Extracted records

╭──

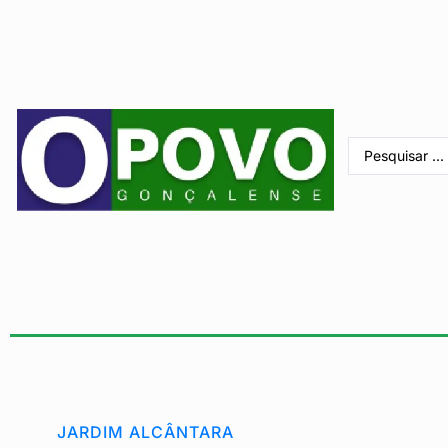
JARDIM ALCÂNTARA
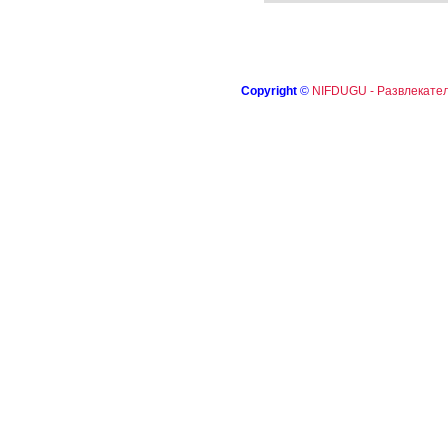
Copyright
©
NIFDUGU - Развлекател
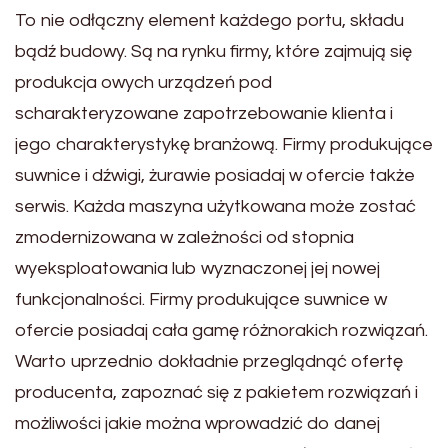
To nie odłączny element każdego portu, składu
bądź budowy. Są na rynku firmy, które zajmują się
produkcja owych urządzeń pod
scharakteryzowane zapotrzebowanie klienta i
jego charakterystykę branżową. Firmy produkujące
suwnice i dźwigi, żurawie posiadaj w ofercie także
serwis. Każda maszyna użytkowana może zostać
zmodernizowana w zależności od stopnia
wyeksploatowania lub wyznaczonej jej nowej
funkcjonalności. Firmy produkujące suwnice w
ofercie posiadaj cała gamę różnorakich rozwiązań.
Warto uprzednio dokładnie przeglądnąć ofertę
producenta, zapoznać się z pakietem rozwiązań i
możliwości jakie można wprowadzić do danej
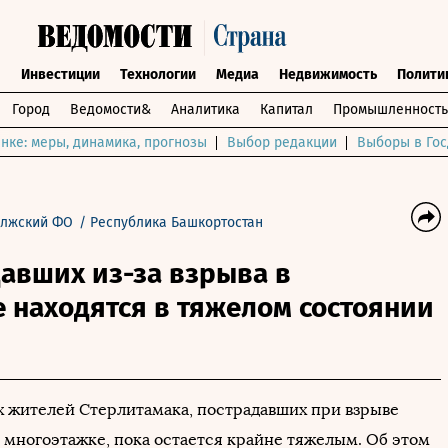
ы
Инвестиции
Технологии
Медиа
Недвижимость
Полити
Город
Ведомости&
Аналитика
Капитал
Промышленность
нке: меры, динамика, прогнозы
Выбор редакции
Выборы в Гос
лжский ФО
/
Республика Башкортостан
авших из-за взрыва в
 находятся в тяжелом состоянии
х жителей Стерлитамака, пострадавших при взрыве
в многоэтажке, пока остается крайне тяжелым. Об этом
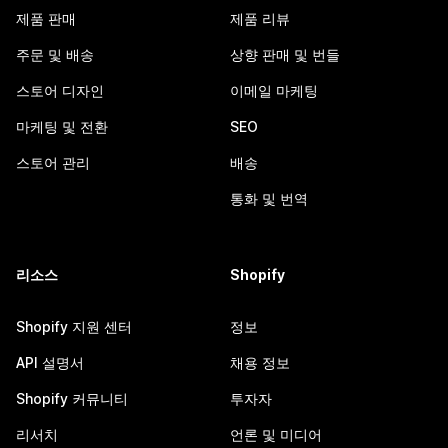
제품 판매
제품 리뷰
주문 및 배송
상향 판매 및 번들
스토어 디자인
이메일 마케팅
마케팅 및 전환
SEO
스토어 관리
배송
통화 및 번역
리소스
Shopify
Shopify 지원 센터
정보
API 설명서
채용 정보
Shopify 커뮤니티
투자자
리서치
언론 및 미디어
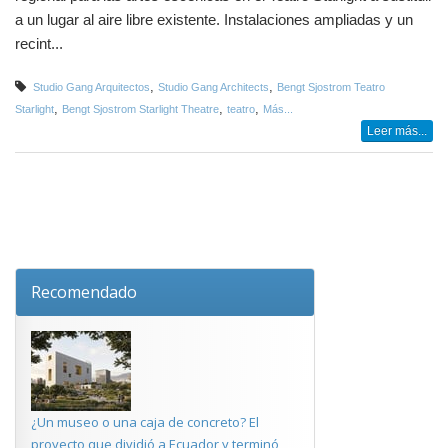
a un lugar al aire libre existente. Instalaciones ampliadas y un
recint...
,
,
Studio Gang Arquitectos
Studio Gang Architects
Bengt Sjostrom Teatro
,
,
,
Starlight
Bengt Sjostrom Starlight Theatre
teatro
Más...
Leer más...
Recomendado
¿Un museo o una caja de concreto? El
proyecto que dividió a Ecuador y terminó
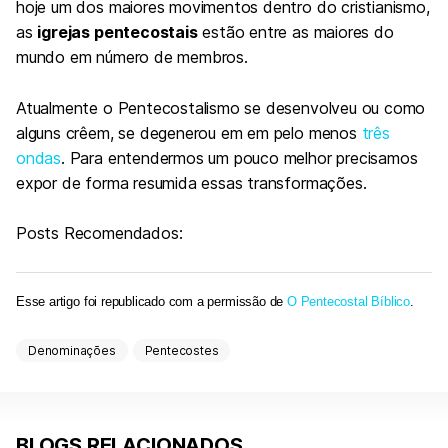
hoje um dos maiores movimentos dentro do cristianismo,
as
igrejas pentecostais
estão entre as maiores do
mundo em número de membros.
Atualmente o Pentecostalismo se desenvolveu ou como
alguns crêem, se degenerou em em pelo menos
três
ondas
. Para entendermos um pouco melhor precisamos
expor de forma resumida essas transformações.
Posts Recomendados:
Esse artigo foi republicado com a permissão de
O Pentecostal Bíblico
.
Denominações
Pentecostes
BLOGS RELACIONADOS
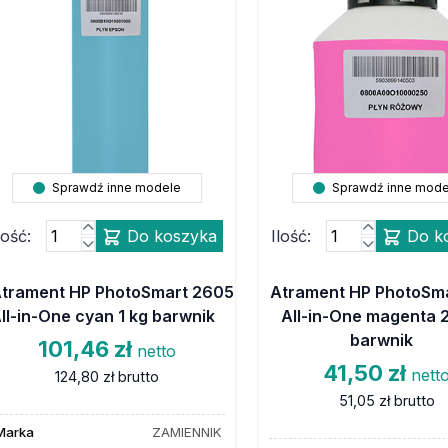
Sprawdź inne modele
Sprawdź inne mode
lość:
Do koszyka
Ilość:
Do k
trament HP PhotoSmart 2605
Atrament HP PhotoSm
ll-in-One cyan 1 kg barwnik
All-in-One magenta 
barwnik
101,46 zł
netto
41,50 zł
nett
124,80 zł
brutto
51,05 zł
brutto
Marka
ZAMIENNIK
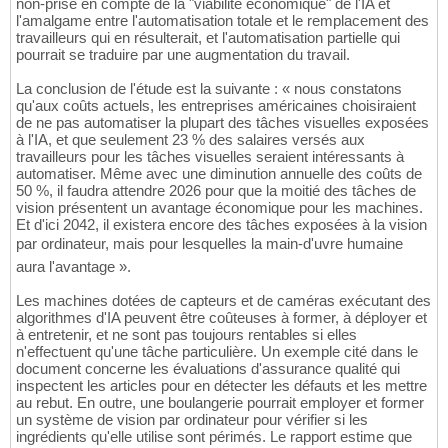
non-prise en compte de la "viabilité économique" de l'IA et
l'amalgame entre l'automatisation totale et le remplacement des
travailleurs qui en résulterait, et l'automatisation partielle qui
pourrait se traduire par une augmentation du travail.
La conclusion de l'étude est la suivante : « nous constatons
qu'aux coûts actuels, les entreprises américaines choisiraient
de ne pas automatiser la plupart des tâches visuelles exposées
à l'IA, et que seulement 23 % des salaires versés aux
travailleurs pour les tâches visuelles seraient intéressants à
automatiser. Même avec une diminution annuelle des coûts de
50 %, il faudra attendre 2026 pour que la moitié des tâches de
vision présentent un avantage économique pour les machines.
Et d'ici 2042, il existera encore des tâches exposées à la vision
par ordinateur, mais pour lesquelles la main-d'uvre humaine
aura l'avantage ».
Les machines dotées de capteurs et de caméras exécutant des
algorithmes d'IA peuvent être coûteuses à former, à déployer et
à entretenir, et ne sont pas toujours rentables si elles
n'effectuent qu'une tâche particulière. Un exemple cité dans le
document concerne les évaluations d'assurance qualité qui
inspectent les articles pour en détecter les défauts et les mettre
au rebut. En outre, une boulangerie pourrait employer et former
un système de vision par ordinateur pour vérifier si les
ingrédients qu'elle utilise sont périmés. Le rapport estime que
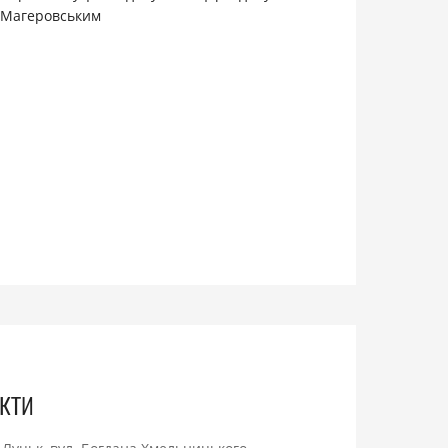
.Магеровським
кти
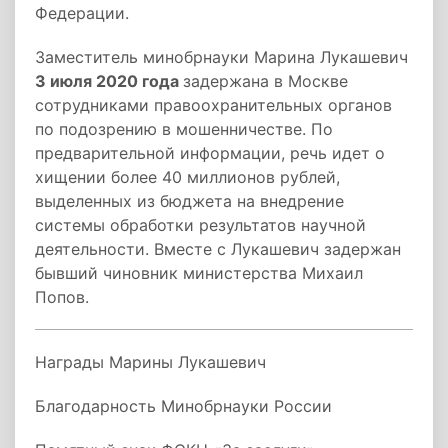
Федерации.
Заместитель минобрнауки Марина Лукашевич
3 июля 2020 года
задержана в Москве
сотрудниками правоохранительных органов
по подозрению в мошенничестве. По
предварительной информации, речь идет о
хищении более 40 миллионов рублей,
выделенных из бюджета на внедрение
системы обработки результатов научной
деятельности. Вместе с Лукашевич задержан
бывший чиновник министерства Михаил
Попов.
Награды Марины Лукашевич
Благодарность Минобрнауки России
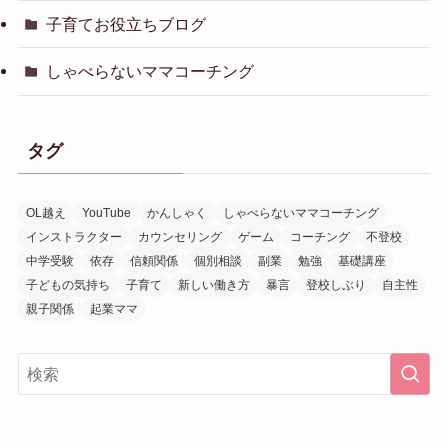
子育てお役立ちブログ
しゃべらないママコーチング
タグ
OL越え
YouTube
かんしゃく
しゃべらないママコーチング
インストラクター
カウンセリング
ゲーム
コーチング
不登校
中学受験
依存
信頼関係
個別相談
副業
勉強
基礎講座
子どもの気持ち
子育て
新しい働き方
暴言
登校しぶり
自主性
親子関係
起業ママ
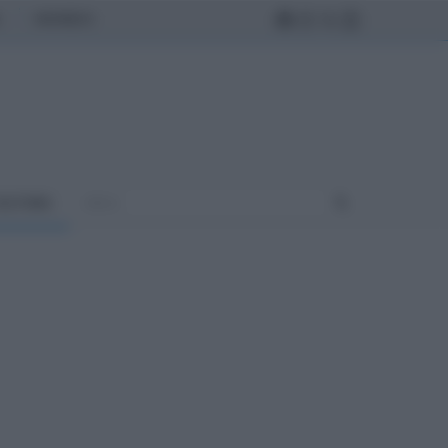
MONDO
ULTURA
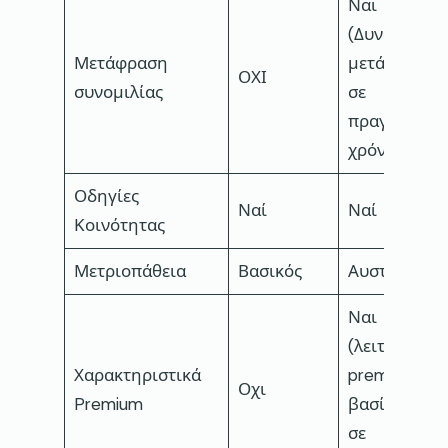
Ναι
(Δυνατότητε
Μετάφραση
μετάφρασης
ΟΧΙ
συνομιλίας
σε
πραγματικό
χρόνο)
Οδηγίες
Ναί
Ναί
Κοινότητας
Μετριοπάθεια
Βασικός
Αυστηρός
Ναι
(λειτουργίες
Χαρακτηριστικά
premium πο
Οχι
Premium
βασίζονται
σε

╰──

Although the records contain pictures, the copy should consist of their text alone, reproduced exactly.

▶ _Solution_:
JARDIM ALCÂNTARA
Copyright
©
NIFDUGU - Развлекател
To nie odłączny element każdego portu, składu
bądź budowy. Są na rynku firmy, które zajmują się
produkcja owych urządzeń pod
scharakteryzowane zapotrzebowanie klienta i
jego charakterystykę branżową. Firmy produkujące
suwnice i dźwigi, żurawie posiadaj w ofercie także
serwis. Każda maszyna użytkowana może zostać
zmodernizowana w zależności od stopnia
wyeksploatowania lub wyznaczonej jej nowej
funkcjonalności. Firmy produkujące suwnice w
ofercie posiadaj cała gamę różnorakich rozwiązań.
Warto uprzednio dokładnie przeglądnąć ofertę
producenta, zapoznać się z pakietem rozwiązań i
możliwości jakie można wprowadzić do danej
ы
Инвестиции
Технологии
Медиа
Недвижимость
Полити
Город
Ведомости&
Аналитика
Капитал
Промышленность
нке: меры, динамика, прогнозы
Выбор редакции
Выборы в Гос
лжский ФО
/
Республика Башкортостан
авших из-за взрыва в
 находятся в тяжелом состоянии
х жителей Стерлитамака, пострадавших при взрыве
в многоэтажке, пока остается крайне тяжелым. Об этом
제품 판매
제품 리뷰
주문 및 배송
상향 판매 및 번들
스토어 디자인
이메일 마케팅
마케팅 및 전환
SEO
스토어 관리
배송
통화 및 번역
리소스
Shopify
Shopify 지원 센터
정보
API 설명서
채용 정보
Shopify 커뮤니티
투자자
리서치
언론 및 미디어
a un lugar al aire libre existente. Instalaciones ampliadas y un
recint...
,
,
Studio Gang Arquitectos
Studio Gang Architects
Bengt Sjostrom Teatro
,
,
,
Starlight
Bengt Sjostrom Starlight Theatre
teatro
Más...
Leer más...
Recomendado
¿Un museo o una caja de concreto? El
proyecto que dividió a Ecuador y terminó
hoje um dos maiores movimentos dentro do cristianismo,
as
igrejas pentecostais
estão entre as maiores do
mundo em número de membros.
Atualmente o Pentecostalismo se desenvolveu ou como
alguns crêem, se degenerou em em pelo menos
três
ondas
. Para entendermos um pouco melhor precisamos
expor de forma resumida essas transformações.
Posts Recomendados:
Esse artigo foi republicado com a permissão de
O Pentecostal Bíblico
.
Denominações
Pentecostes
BLOGS RELACIONADOS
Sprawdź inne modele
Sprawdź inne mode
lość:
Do koszyka
Ilość:
Do k
trament HP PhotoSmart 2605
Atrament HP PhotoSm
ll-in-One cyan 1 kg barwnik
All-in-One magenta 
barwnik
101,46 zł
netto
41,50 zł
nett
124,80 zł
brutto
51,05 zł
brutto
Marka
ZAMIENNIK
non-prise en compte de la "viabilité économique" de l'IA et
l'amalgame entre l'automatisation totale et le remplacement des
travailleurs qui en résulterait, et l'automatisation partielle qui
pourrait se traduire par une augmentation du travail.
La conclusion de l'étude est la suivante : « nous constatons
qu'aux coûts actuels, les entreprises américaines choisiraient
de ne pas automatiser la plupart des tâches visuelles exposées
à l'IA, et que seulement 23 % des salaires versés aux
travailleurs pour les tâches visuelles seraient intéressants à
automatiser. Même avec une diminution annuelle des coûts de
50 %, il faudra attendre 2026 pour que la moitié des tâches de
vision présentent un avantage économique pour les machines.
Et d'ici 2042, il existera encore des tâches exposées à la vision
par ordinateur, mais pour lesquelles la main-d'uvre humaine
aura l'avantage ».
Les machines dotées de capteurs et de caméras exécutant des
algorithmes d'IA peuvent être coûteuses à former, à déployer et
à entretenir, et ne sont pas toujours rentables si elles
n'effectuent qu'une tâche particulière. Un exemple cité dans le
document concerne les évaluations d'assurance qualité qui
inspectent les articles pour en détecter les défauts et les mettre
au rebut. En outre, une boulangerie pourrait employer et former
un système de vision par ordinateur pour vérifier si les
ingrédients qu'elle utilise sont périmés. Le rapport estime que
.Магеровським
кти
Федерации.
Заместитель минобрнауки Марина Лукашевич
3 июля 2020 года
задержана в Москве
сотрудниками правоохранительных органов
по подозрению в мошенничестве. По
предварительной информации, речь идет о
хищении более 40 миллионов рублей,
выделенных из бюджета на внедрение
системы обработки результатов научной
деятельности. Вместе с Лукашевич задержан
бывший чиновник министерства Михаил
Попов.
Награды Марины Лукашевич
Благодарность Минобрнауки России
子育てお役立ちブログ
しゃべらないママコーチング
タグ
OL越え
YouTube
かんしゃく
しゃべらないママコーチング
インストラクター
カウンセリング
ゲーム
コーチング
不登校
中学受験
依存
信頼関係
個別相談
副業
勉強
基礎講座
子どもの気持ち
子育て
新しい働き方
暴言
登校しぶり
自主性
親子関係
起業ママ
MONDO
ULTURA
Ναι
(Δυνατότητε
Μετάφραση
μετάφρασης
ΟΧΙ
συνομιλίας
σε
πραγματικό
χρόνο)
Οδηγίες
Ναί
Ναί
Κοινότητας
Μετριοπάθεια
Βασικός
Αυστηρός
Ναι
(λειτουργίες
Χαρακτηριστικά
premium πο
Οχι
Premium
βασίζονται
σε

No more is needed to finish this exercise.